Down to the last line, repeat the entries exactly and drop any image.

(Stored data)
· · · · · · ·

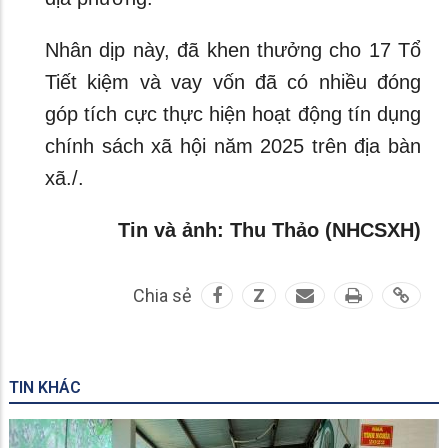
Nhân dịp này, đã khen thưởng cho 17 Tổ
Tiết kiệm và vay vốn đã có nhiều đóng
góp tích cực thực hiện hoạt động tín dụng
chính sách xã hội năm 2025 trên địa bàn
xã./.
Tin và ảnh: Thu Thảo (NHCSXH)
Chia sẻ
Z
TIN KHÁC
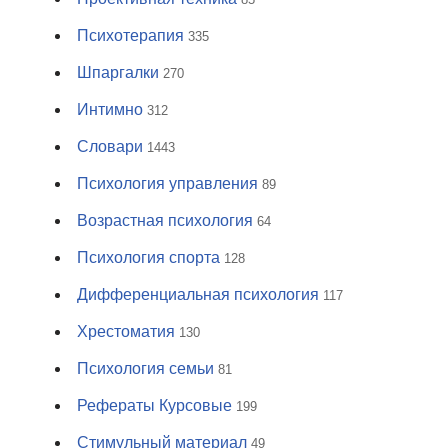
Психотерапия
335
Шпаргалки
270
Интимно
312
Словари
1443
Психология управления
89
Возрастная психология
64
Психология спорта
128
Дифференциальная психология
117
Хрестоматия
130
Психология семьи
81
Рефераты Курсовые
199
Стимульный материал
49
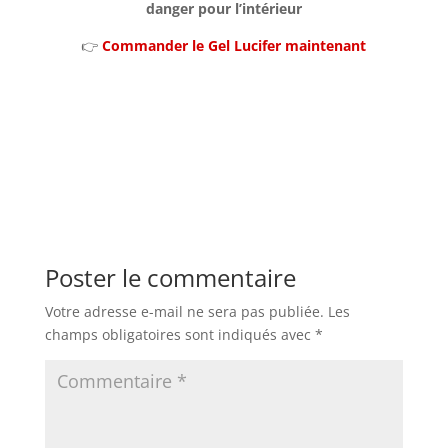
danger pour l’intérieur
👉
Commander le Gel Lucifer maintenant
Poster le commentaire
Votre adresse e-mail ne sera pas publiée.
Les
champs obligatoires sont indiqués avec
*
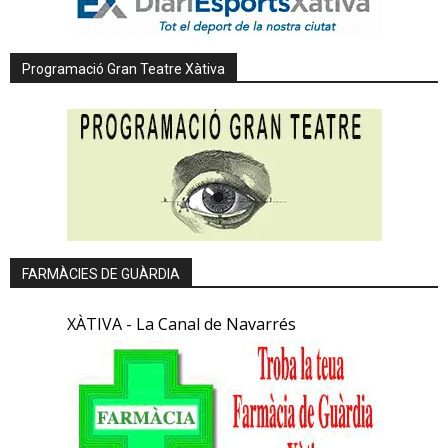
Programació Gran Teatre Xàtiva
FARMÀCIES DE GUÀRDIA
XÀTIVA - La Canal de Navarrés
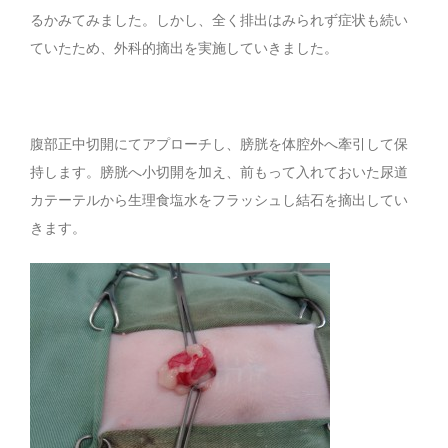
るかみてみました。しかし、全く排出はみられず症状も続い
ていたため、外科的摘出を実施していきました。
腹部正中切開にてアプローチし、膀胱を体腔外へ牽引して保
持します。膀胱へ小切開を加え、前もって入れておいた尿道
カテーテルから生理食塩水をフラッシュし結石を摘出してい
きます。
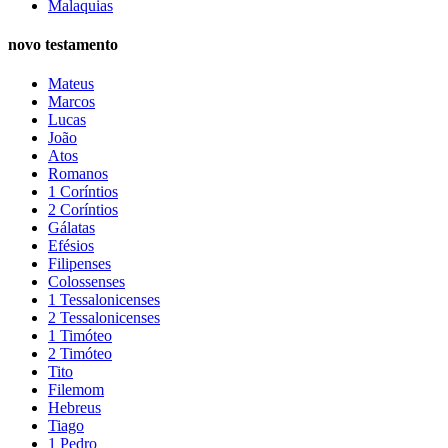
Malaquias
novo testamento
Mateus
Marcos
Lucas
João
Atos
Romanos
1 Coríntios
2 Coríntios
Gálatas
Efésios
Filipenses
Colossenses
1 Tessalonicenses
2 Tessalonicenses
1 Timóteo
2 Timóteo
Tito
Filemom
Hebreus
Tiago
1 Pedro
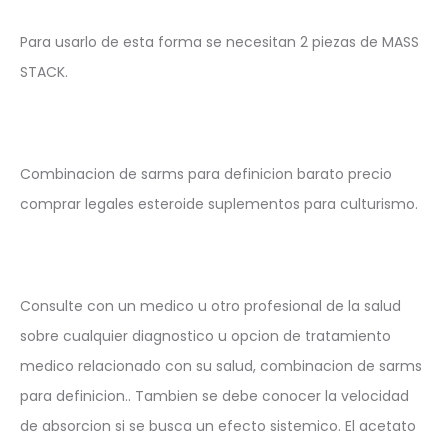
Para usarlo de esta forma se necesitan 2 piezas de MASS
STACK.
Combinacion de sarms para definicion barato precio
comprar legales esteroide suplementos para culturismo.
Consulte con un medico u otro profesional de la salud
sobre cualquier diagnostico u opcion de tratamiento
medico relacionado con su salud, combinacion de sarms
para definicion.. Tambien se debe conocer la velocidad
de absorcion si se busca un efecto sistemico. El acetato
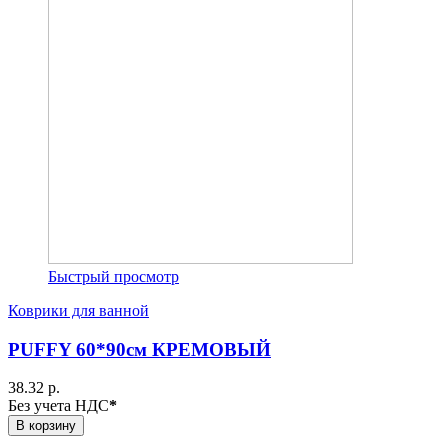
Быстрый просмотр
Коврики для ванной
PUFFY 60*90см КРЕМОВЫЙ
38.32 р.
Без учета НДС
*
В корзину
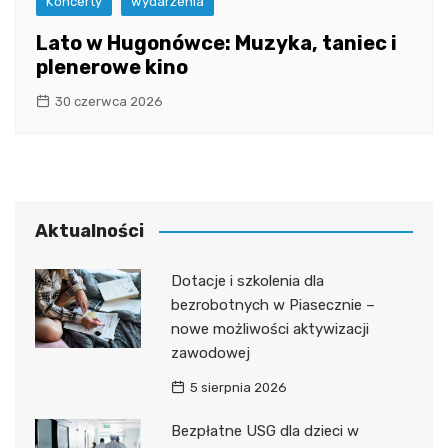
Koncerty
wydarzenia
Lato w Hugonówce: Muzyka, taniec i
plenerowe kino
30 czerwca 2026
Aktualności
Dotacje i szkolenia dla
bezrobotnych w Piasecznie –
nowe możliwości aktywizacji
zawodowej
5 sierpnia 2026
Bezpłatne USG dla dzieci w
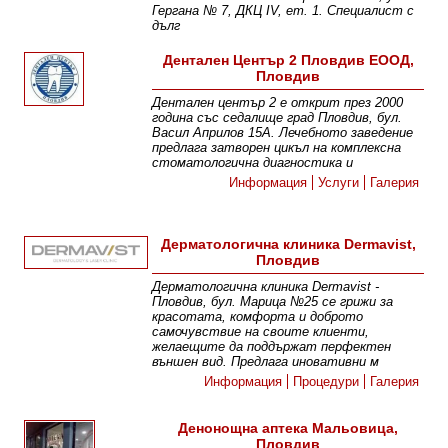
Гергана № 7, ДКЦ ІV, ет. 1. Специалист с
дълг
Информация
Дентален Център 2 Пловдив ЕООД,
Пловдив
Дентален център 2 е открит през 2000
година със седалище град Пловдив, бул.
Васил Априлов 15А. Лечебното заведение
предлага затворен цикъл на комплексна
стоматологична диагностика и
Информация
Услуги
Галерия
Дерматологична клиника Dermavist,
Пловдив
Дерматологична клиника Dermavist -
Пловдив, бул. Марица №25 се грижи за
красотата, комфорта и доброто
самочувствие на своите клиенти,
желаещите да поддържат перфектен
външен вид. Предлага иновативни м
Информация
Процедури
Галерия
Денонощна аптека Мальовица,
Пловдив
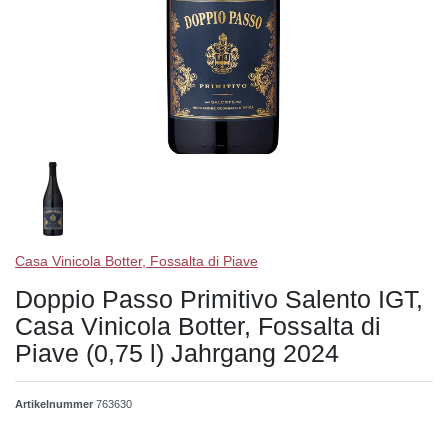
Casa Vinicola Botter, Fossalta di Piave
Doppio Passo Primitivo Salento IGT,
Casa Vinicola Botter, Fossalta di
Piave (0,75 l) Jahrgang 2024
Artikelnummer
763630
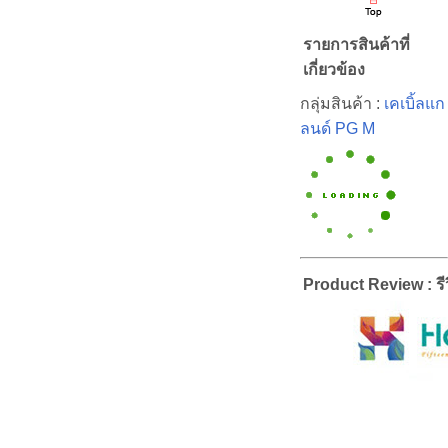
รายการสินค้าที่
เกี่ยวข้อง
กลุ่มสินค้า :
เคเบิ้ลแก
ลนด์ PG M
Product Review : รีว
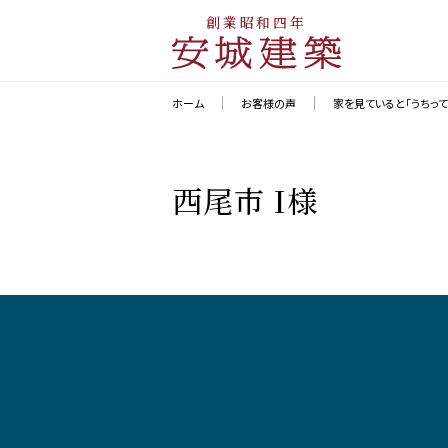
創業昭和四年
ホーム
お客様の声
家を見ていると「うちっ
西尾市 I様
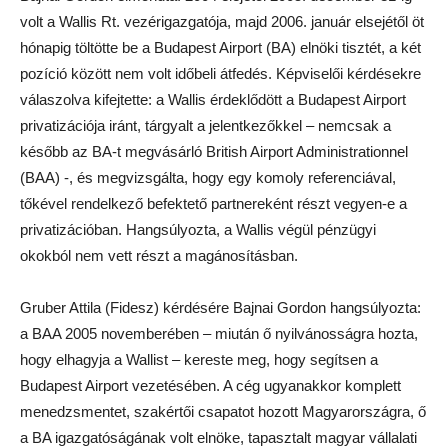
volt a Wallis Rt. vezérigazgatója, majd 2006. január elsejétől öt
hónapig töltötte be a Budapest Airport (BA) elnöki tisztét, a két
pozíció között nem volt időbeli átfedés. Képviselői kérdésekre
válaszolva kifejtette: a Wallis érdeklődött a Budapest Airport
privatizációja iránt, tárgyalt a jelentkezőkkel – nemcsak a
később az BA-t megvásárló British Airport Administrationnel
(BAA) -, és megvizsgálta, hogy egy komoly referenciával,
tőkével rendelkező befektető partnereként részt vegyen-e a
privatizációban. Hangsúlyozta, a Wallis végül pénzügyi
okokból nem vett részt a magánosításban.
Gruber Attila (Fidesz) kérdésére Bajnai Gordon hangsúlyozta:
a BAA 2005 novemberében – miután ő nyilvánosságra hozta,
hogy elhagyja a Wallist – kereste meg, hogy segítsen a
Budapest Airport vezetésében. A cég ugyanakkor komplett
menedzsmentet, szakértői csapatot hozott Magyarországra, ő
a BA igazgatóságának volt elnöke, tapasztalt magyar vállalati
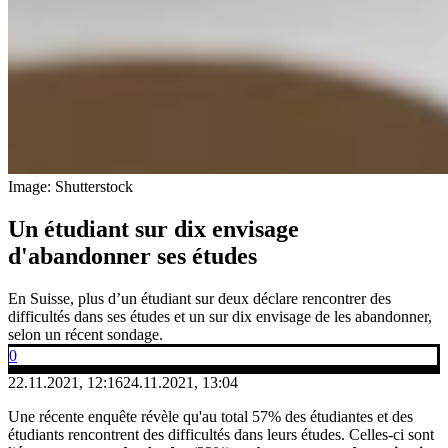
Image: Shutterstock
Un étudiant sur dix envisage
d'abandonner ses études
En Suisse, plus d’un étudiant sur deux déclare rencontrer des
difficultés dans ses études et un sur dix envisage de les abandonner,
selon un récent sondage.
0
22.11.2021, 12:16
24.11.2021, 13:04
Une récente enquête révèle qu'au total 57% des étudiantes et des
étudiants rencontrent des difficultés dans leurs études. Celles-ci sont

· · · · · · ·

▸ **OUTPUT FOR THIS EXERCISE**
Nhân dịp này, đã khen thưởng cho 17 Tổ
Tiết kiệm và vay vốn đã có nhiều đóng
góp tích cực thực hiện hoạt động tín dụng
chính sách xã hội năm 2025 trên địa bàn
xã./.
Tin và ảnh: Thu Thảo (NHCSXH)
Chia sẻ
Z
TIN KHÁC
Психотерапия
335
Шпаргалки
270
Интимно
312
Словари
1443
Психология управления
89
Возрастная психология
64
Психология спорта
128
Дифференциальная психология
117
Хрестоматия
130
Психология семьи
81
Рефераты Курсовые
199
Стимульный материал
49
danger pour l’intérieur
👉
Commander le Gel Lucifer maintenant
Poster le commentaire
Votre adresse e-mail ne sera pas publiée.
Les
champs obligatoires sont indiqués avec
*
Programació Gran Teatre Xàtiva
FARMÀCIES DE GUÀRDIA
XÀTIVA - La Canal de Navarrés
るかみてみました。しかし、全く排出はみられず症状も続い
ていたため、外科的摘出を実施していきました。
腹部正中切開にてアプローチし、膀胱を体腔外へ牽引して保
持します。膀胱へ小切開を加え、前もって入れておいた尿道
カテーテルから生理食塩水をフラッシュし結石を摘出してい
きます。
Malaquias
novo testamento
Mateus
Marcos
Lucas
João
Atos
Romanos
1 Coríntios
2 Coríntios
Gálatas
Efésios
Filipenses
Colossenses
1 Tessalonicenses
2 Tessalonicenses
1 Timóteo
2 Timóteo
Tito
Filemom
Hebreus
Tiago
1 Pedro
Para usarlo de esta forma se necesitan 2 piezas de MASS
STACK.
Combinacion de sarms para definicion barato precio
comprar legales esteroide suplementos para culturismo.
Consulte con un medico u otro profesional de la salud
sobre cualquier diagnostico u opcion de tratamiento
medico relacionado con su salud, combinacion de sarms
para definicion.. Tambien se debe conocer la velocidad
de absorcion si se busca un efecto sistemico. El acetato
Быстрый просмотр
Коврики для ванной
PUFFY 60*90см КРЕМОВЫЙ
38.32 р.
Без учета НДС
*
В корзину
Koncerty
wydarzenia
Lato w Hugonówce: Muzyka, taniec i
plenerowe kino
30 czerwca 2026
Aktualności
Dotacje i szkolenia dla
bezrobotnych w Piasecznie –
nowe możliwości aktywizacji
zawodowej
5 sierpnia 2026
Bezpłatne USG dla dzieci w
Гергана № 7, ДКЦ ІV, ет. 1. Специалист с
дълг
Информация
Дентален Център 2 Пловдив ЕООД,
Пловдив
Дентален център 2 е открит през 2000
година със седалище град Пловдив, бул.
Васил Априлов 15А. Лечебното заведение
предлага затворен цикъл на комплексна
стоматологична диагностика и
Информация
Услуги
Галерия
Дерматологична клиника Dermavist,
Пловдив
Дерматологична клиника Dermavist -
Пловдив, бул. Марица №25 се грижи за
красотата, комфорта и доброто
самочувствие на своите клиенти,
желаещите да поддържат перфектен
външен вид. Предлага иновативни м
Информация
Процедури
Галерия
Денонощна аптека Мальовица,
Пловдив
Casa Vinicola Botter, Fossalta di Piave
Doppio Passo Primitivo Salento IGT,
Casa Vinicola Botter, Fossalta di
Piave (0,75 l) Jahrgang 2024
Artikelnummer
763630
รายการสินค้าที่
เกี่ยวข้อง
กลุ่มสินค้า :
เคเบิ้ลแก
ลนด์ PG M
Product Review : รีว
創業昭和四年
ホーム
お客様の声
家を見ていると「うちっ
西尾市 I様
volt a Wallis Rt. vezérigazgatója, majd 2006. január elsejétől öt
hónapig töltötte be a Budapest Airport (BA) elnöki tisztét, a két
pozíció között nem volt időbeli átfedés. Képviselői kérdésekre
válaszolva kifejtette: a Wallis érdeklődött a Budapest Airport
privatizációja iránt, tárgyalt a jelentkezőkkel – nemcsak a
később az BA-t megvásárló British Airport Administrationnel
(BAA) -, és megvizsgálta, hogy egy komoly referenciával,
tőkével rendelkező befektető partnereként részt vegyen-e a
privatizációban. Hangsúlyozta, a Wallis végül pénzügyi
okokból nem vett részt a magánosításban.
Gruber Attila (Fidesz) kérdésére Bajnai Gordon hangsúlyozta:
a BAA 2005 novemberében – miután ő nyilvánosságra hozta,
hogy elhagyja a Wallist – kereste meg, hogy segítsen a
Budapest Airport vezetésében. A cég ugyanakkor komplett
menedzsmentet, szakértői csapatot hozott Magyarországra, ő
a BA igazgatóságának volt elnöke, tapasztalt magyar vállalati
Image: Shutterstock
Un étudiant sur dix envisage
d'abandonner ses études
En Suisse, plus d’un étudiant sur deux déclare rencontrer des
difficultés dans ses études et un sur dix envisage de les abandonner,
selon un récent sondage.
0
22.11.2021, 12:16
24.11.2021, 13:04
Une récente enquête révèle qu'au total 57% des étudiantes et des
étudiants rencontrent des difficultés dans leurs études. Celles-ci sont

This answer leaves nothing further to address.